State only how many lines of the records contain the string "warning".
::: Exercise data :::
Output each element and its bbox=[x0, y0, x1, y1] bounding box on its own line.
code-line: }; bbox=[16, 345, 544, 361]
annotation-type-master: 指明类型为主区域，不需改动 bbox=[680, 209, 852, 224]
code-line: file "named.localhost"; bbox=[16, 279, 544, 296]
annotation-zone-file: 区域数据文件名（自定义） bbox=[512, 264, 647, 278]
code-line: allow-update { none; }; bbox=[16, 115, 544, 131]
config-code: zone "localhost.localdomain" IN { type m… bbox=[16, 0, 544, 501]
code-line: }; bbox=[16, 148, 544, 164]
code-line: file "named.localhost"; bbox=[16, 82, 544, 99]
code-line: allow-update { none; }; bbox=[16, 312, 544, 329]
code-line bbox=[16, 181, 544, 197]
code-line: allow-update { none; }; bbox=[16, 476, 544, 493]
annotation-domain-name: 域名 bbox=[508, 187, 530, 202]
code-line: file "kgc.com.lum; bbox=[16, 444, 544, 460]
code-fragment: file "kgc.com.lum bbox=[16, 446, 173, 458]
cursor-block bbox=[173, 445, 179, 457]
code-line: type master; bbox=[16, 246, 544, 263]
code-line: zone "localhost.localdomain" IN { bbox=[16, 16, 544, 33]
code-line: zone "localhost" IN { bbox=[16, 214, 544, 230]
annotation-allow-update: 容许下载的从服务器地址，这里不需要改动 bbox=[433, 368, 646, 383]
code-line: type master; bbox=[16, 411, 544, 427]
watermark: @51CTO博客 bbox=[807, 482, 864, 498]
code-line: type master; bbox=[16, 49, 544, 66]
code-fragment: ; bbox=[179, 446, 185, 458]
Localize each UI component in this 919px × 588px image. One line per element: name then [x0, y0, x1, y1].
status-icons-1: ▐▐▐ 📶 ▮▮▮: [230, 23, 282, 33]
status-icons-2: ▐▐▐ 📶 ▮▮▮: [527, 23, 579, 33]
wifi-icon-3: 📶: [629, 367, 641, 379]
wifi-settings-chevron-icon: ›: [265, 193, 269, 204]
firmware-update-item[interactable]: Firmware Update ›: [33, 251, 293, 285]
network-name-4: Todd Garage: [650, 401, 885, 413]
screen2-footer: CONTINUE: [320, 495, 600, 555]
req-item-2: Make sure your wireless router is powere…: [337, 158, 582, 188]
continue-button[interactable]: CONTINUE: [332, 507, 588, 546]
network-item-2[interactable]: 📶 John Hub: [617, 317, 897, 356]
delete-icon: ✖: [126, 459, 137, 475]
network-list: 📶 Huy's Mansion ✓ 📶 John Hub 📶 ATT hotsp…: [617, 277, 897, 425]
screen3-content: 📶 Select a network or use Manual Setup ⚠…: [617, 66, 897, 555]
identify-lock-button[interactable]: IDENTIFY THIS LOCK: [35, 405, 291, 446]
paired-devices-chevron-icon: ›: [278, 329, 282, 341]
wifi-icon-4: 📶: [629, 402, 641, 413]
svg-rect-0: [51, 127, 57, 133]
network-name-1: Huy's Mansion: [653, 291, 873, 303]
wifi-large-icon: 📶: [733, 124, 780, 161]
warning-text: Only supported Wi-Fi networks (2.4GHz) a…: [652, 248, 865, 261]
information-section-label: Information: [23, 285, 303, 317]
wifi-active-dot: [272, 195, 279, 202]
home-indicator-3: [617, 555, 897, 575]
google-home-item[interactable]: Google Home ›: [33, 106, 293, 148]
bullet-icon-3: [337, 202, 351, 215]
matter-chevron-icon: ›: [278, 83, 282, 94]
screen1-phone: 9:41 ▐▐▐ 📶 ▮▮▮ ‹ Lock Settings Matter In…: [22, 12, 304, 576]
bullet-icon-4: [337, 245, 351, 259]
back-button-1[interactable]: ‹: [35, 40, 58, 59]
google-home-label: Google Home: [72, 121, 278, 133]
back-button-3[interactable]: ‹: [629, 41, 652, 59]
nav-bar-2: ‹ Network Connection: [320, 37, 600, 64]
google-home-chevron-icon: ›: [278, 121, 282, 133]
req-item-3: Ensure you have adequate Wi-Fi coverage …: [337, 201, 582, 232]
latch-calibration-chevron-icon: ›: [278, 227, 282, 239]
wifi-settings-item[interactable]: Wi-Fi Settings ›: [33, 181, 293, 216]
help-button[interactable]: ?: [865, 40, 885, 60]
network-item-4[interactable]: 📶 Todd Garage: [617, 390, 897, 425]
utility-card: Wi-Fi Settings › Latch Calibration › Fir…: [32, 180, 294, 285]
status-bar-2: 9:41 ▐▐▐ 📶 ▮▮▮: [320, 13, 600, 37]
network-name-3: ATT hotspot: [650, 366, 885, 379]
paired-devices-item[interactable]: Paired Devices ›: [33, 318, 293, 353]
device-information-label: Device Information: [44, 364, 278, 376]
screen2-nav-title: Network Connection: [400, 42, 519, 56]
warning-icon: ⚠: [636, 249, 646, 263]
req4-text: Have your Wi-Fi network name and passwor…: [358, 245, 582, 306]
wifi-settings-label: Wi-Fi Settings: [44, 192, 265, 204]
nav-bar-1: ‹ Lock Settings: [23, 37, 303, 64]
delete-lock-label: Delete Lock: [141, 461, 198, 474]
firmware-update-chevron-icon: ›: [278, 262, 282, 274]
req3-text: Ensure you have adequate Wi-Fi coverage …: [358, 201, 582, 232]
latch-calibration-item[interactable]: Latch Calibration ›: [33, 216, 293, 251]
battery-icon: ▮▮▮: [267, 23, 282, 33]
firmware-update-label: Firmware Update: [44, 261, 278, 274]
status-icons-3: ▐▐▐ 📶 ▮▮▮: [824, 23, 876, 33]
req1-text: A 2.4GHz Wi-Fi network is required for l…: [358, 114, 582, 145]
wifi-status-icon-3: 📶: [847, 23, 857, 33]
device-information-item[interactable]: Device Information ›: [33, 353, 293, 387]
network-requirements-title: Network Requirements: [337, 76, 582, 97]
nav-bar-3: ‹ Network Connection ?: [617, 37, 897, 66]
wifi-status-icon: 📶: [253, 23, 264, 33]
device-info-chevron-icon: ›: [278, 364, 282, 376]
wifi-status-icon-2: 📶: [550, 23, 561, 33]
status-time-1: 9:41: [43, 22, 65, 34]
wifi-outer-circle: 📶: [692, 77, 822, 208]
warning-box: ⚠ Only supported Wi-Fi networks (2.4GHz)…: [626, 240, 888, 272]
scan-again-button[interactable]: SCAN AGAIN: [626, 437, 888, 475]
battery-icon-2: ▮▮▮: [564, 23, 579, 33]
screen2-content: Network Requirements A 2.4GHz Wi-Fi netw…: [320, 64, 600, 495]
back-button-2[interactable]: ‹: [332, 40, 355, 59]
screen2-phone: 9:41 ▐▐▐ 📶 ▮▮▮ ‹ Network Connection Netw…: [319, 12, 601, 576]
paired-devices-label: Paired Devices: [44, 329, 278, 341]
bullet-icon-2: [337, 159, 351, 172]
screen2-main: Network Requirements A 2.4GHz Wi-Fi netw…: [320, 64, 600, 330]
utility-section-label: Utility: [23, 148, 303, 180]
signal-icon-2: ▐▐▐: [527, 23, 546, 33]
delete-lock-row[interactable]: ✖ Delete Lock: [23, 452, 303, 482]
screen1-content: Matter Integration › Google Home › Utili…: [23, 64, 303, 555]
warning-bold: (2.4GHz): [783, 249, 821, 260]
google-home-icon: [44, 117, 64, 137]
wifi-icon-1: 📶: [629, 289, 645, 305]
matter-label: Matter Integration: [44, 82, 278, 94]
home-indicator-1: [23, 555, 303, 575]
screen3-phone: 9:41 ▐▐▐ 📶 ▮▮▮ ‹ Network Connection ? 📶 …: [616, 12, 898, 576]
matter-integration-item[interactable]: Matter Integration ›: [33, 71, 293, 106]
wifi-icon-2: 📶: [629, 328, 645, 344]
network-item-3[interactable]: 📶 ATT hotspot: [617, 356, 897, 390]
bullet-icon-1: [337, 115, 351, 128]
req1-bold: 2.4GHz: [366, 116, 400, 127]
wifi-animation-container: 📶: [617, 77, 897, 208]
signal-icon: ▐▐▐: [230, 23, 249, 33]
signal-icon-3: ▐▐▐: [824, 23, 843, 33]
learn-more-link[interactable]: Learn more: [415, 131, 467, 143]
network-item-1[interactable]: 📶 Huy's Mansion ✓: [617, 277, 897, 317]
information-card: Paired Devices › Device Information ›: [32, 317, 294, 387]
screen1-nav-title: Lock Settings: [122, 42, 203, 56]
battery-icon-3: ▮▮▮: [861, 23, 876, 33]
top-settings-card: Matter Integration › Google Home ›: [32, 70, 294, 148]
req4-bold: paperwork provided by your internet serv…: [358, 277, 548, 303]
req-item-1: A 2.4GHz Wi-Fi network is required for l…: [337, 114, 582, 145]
:::
Result for this task — 4